Thursday, July 20, 2017

"The Fatal Fourth Paragraph"

"How It Ended."
By C. Randolph-Lichfield (?-?).
First appearance: Macmillan's Magazine, January 1906.
Reprinted in The Living Age, February 17, 1906.
Short story (10 pages).

Online at Archive.org (HERE).
(Note: Some text slightly mangled but decipherable.)

"But in all the State there was only one heart that failed to rejoice, and that heart nurses its sorrow yet in crabbed old age."
Bob Hill is more than willing to defer to "Slim" Essex, his older and more experienced partner in crime.

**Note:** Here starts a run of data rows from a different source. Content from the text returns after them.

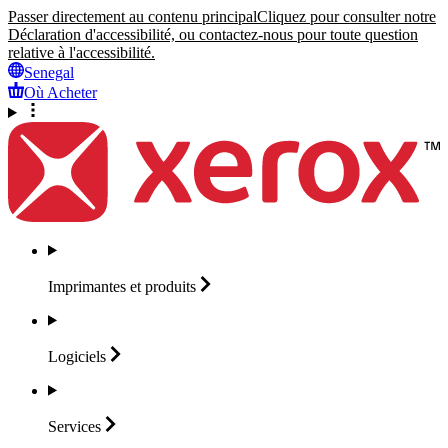
Passer directement au contenu principal
Cliquez pour consulter notre
Déclaration d'accessibilité, ou contactez-nous pour toute question
relative à l'accessibilité.
Senegal
Où Acheter
Imprimantes et
produits
Logiciels
Services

Neither is moved to retrospective tears when they escape from gaol:

   "Law loses some of its terrors for those who indulge in years of lawlessness; and the warder whose neck they had broken was not the only man they had killed in unfair fight."


Both reluctantly accept the grim prospect of being on the run, with all that entails:


   "Every now and then a twig cracked sharply or a creature of the bush, alarmed at human presence, caused a sudden noise, which set the men's tense nerves jumping and sent their right hands quickly to the revolvers they had stolen from prison."

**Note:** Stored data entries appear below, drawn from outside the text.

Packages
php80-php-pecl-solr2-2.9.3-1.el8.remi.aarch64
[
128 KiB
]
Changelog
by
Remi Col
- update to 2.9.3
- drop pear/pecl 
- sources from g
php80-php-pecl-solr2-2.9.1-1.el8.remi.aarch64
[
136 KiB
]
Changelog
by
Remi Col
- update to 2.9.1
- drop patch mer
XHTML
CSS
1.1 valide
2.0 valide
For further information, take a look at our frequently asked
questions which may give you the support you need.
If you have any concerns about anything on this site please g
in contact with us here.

Essex's lover can be counted on to help where she can:


   "Then they passed into the shadows of the thick bush, leaving the woman standing at the window praying for a villain to the only god she understood, the god of hope."

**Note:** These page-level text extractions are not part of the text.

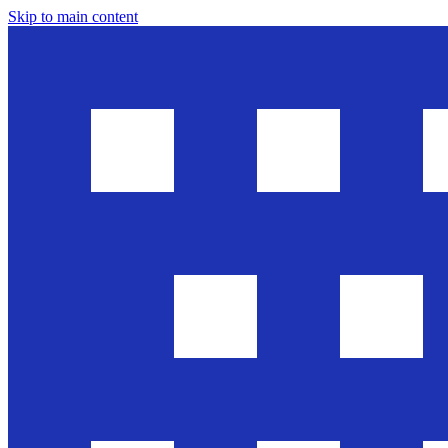
Skip to main content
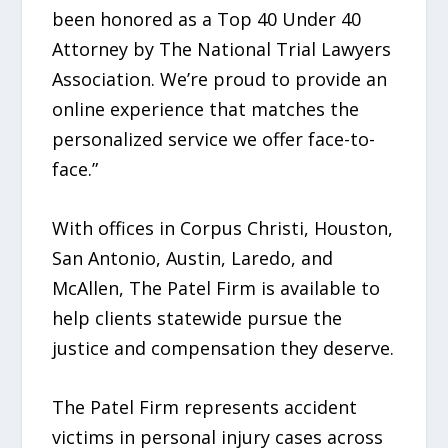
been honored as a Top 40 Under 40
Attorney by The National Trial Lawyers
Association. We’re proud to provide an
online experience that matches the
personalized service we offer face-to-
face.”
With offices in Corpus Christi, Houston,
San Antonio, Austin, Laredo, and
McAllen, The Patel Firm is available to
help clients statewide pursue the
justice and compensation they deserve.
The Patel Firm represents accident
victims in personal injury cases across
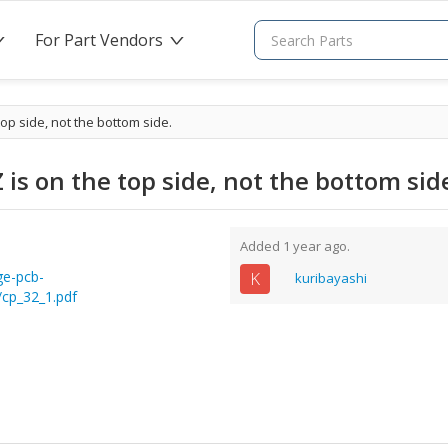
For Part Vendors
>
>
op side, not the bottom side.
is on the top side, not the bottom sid
Added 1 year ago.
ge-pcb-
K
kuribayashi
/cp_32_1.pdf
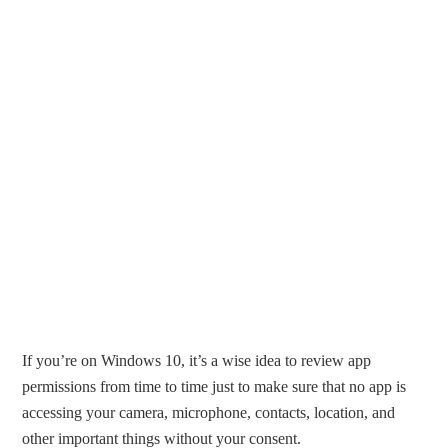
If you’re on Windows 10, it’s a wise idea to review app
permissions from time to time just to make sure that no app is
accessing your camera, microphone, contacts, location, and
other important things without your consent.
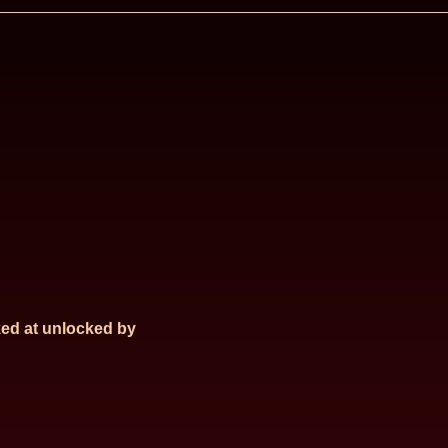
ed at
unlocked by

But even that glimmering of hope flickers dimly when they come across a wanted poster bearing a fateful message for them all:


   "Essex read the proclamation aloud in a tone of hearty derision, until he came to the fourth paragraph, when his voice dropped to a whisper. . . ."


Resources:
- "How It Ended" is the author's only story so far listed on FictionMags.
- The only other piece by C. Randolph-Lichfield that we could locate was "A Terrible Adventure with Hyenas" (dated January 1, 1912), online (HERE) and (HERE).